I have used a .270 at lot for coyote hunting without any problems. I have also used a .308 too with good results. They key is in the bullet selection. I use a Nosler partition which shoots a nice, consistent hole without blowing up. If you are really worried about hide damage, then use a full metal jacket bullet.


----------



## bugsnbrowtinesm

I've used a .270 for a couple coyotes. Used factory soft points. 130 grain. Shot one at 350+ yards no hide damage there. One at 100 yards and right in the shoulder. That one had a grapefruit missing out of the exit side. 

Sent from my LG-E970 using Ohub Campfire mobile app


----------



## thisusernamevalid

Kind of what I figured. I haven't really started looking for a bullet yet, my first choice would be an FMJ in the 95-110 grain range. Thanks for the responses. 

There won't be any hide damage, I'll just line 'em up so the bullet goes in one eye and out the other....


----------



## NorthWoodsHunter

I've shot them with a 270 for the same reason you mentioned - didn't want to go buy a new rifle. I'd agree that if you're trying to do anything with the fur, bullet selection is critical. I mounted my first one but it was essentially a shoulder mount because everything from the shoulder back was missing.
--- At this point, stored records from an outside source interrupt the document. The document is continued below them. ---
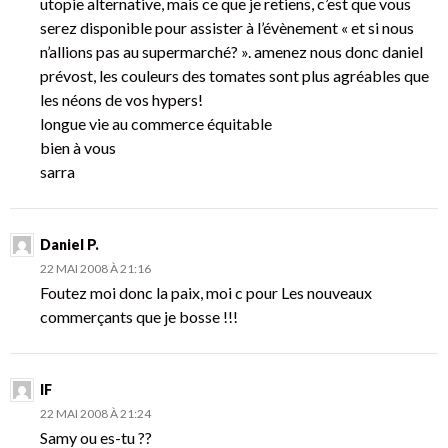
utopie alternative, mais ce que je retiens, c’est que vous
serez disponible pour assister à l’évènement « et si nous
n’allions pas au supermarché? ». amenez nous donc daniel
prévost, les couleurs des tomates sont plus agréables que
les néons de vos hypers!
longue vie au commerce équitable
bien à vous
sarra
Daniel P.
22 MAI 2008 À 21:16
Foutez moi donc la paix, moi c pour Les nouveaux
commerçants que je bosse !!!
IF
22 MAI 2008 À 21:24
Samy ou es-tu ??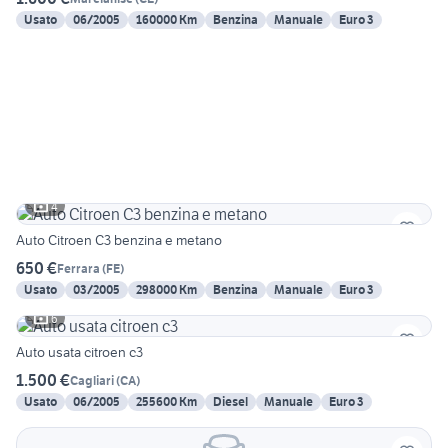
Usato
06/2005
160000 Km
Benzina
Manuale
Euro 3
4
Auto Citroen C3 benzina e metano
650 €
Ferrara
(
FE
)
Usato
03/2005
298000 Km
Benzina
Manuale
Euro 3
6
Auto usata citroen c3
1.500 €
Cagliari
(
CA
)
Usato
06/2005
255600 Km
Diesel
Manuale
Euro 3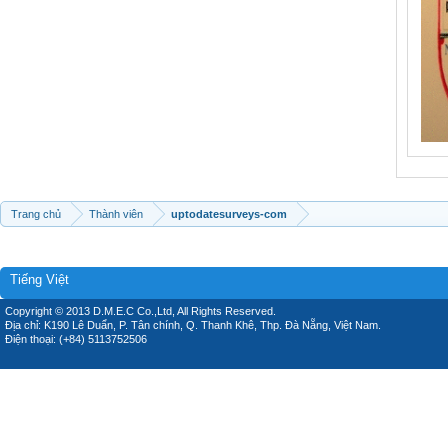
Trang chủ
Thành viên
uptodatesurveys-com
Tiếng Việt
Copyright © 2013 D.M.E.C Co.,Ltd, All Rights Reserved.
Địa chỉ: K190 Lê Duẩn, P. Tân chính, Q. Thanh Khê, Thp. Đà Nẵng, Việt Nam.
Điện thoại: (+84) 5113752506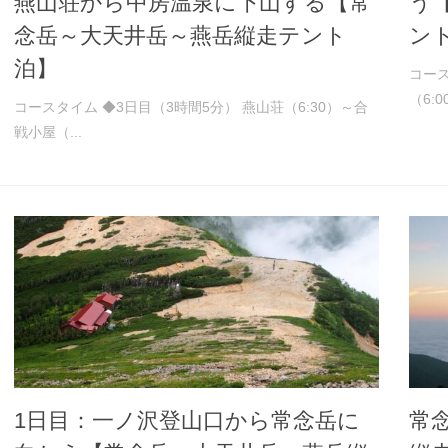
燕山荘から中房温泉に下山する【常
う
念岳～大天井岳～燕岳縦走テント
ン
泊】
コース
（6:0
コースタイム ◆3日目（3時間5分） 燕山荘（6:30）～合
戦小屋（...
1日目：一ノ沢登山口から常念岳に
常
This was shot from the deer blind with a 150gr corelokt.


----------



## frostymug56

I use hornady 110grn. v-max, over 54.4 grn imr4350. kills them dead, that's all we want around here. love shooting crow with that load,, looks like a black bomb going off. :evilsmile


----------



## WAUB-MUKWA

thisusernamevalid said:


> I'd like to try some coyote hunting but don't want to buy a new rifle just yet. I reload, so I can take the .270 down to a 95 grain bullet and lighten up on the powder so it doesn't blow the thing apart.
> 
> Anyone have any luck with this?


I've used 120 grain bonded bullets without any real damage. I haven't hit much of the bone areas just chest area so I couldn't tell you if they tear up or not but I've shot a couple dozen with that load. I used smaller Speers TNT's but they burn up after 3,500 fps.


----------